### TRY IT
Which lines below contain the word "face"? Copy each one.

### INPUT DATA
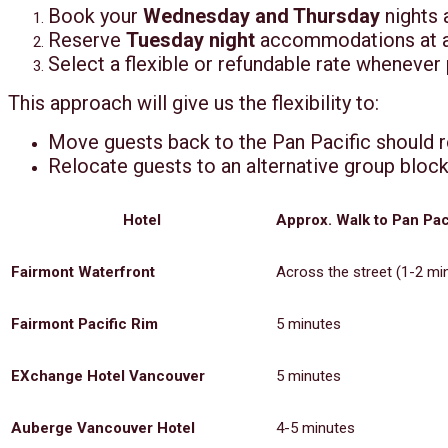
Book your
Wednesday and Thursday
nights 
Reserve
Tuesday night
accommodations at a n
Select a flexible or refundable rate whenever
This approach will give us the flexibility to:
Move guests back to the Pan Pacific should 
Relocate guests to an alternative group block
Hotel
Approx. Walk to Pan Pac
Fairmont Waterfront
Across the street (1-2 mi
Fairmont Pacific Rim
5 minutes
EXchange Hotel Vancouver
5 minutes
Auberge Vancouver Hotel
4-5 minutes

--

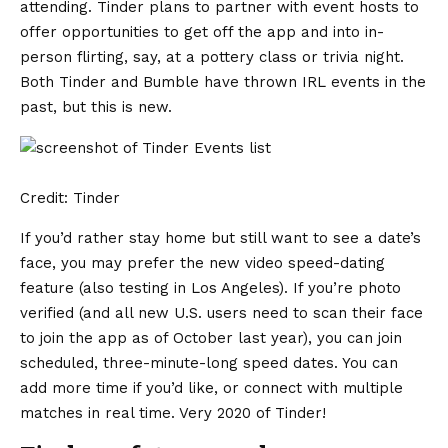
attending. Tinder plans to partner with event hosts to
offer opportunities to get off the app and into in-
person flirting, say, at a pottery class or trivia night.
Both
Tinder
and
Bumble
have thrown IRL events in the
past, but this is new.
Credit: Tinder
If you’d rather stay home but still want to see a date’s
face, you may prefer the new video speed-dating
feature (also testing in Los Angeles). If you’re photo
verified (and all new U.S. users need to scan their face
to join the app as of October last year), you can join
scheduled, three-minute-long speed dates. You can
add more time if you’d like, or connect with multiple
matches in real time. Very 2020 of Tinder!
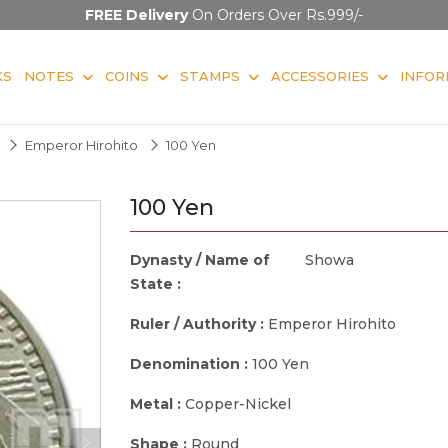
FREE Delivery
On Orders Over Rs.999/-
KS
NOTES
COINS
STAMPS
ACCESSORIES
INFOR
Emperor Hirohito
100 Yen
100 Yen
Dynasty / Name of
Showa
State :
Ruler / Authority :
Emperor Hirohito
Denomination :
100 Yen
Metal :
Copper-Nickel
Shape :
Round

### RESPONSE TO THE EXERCISE
face, you may prefer the new video speed-dating
verified (and all new U.S. users need to scan their face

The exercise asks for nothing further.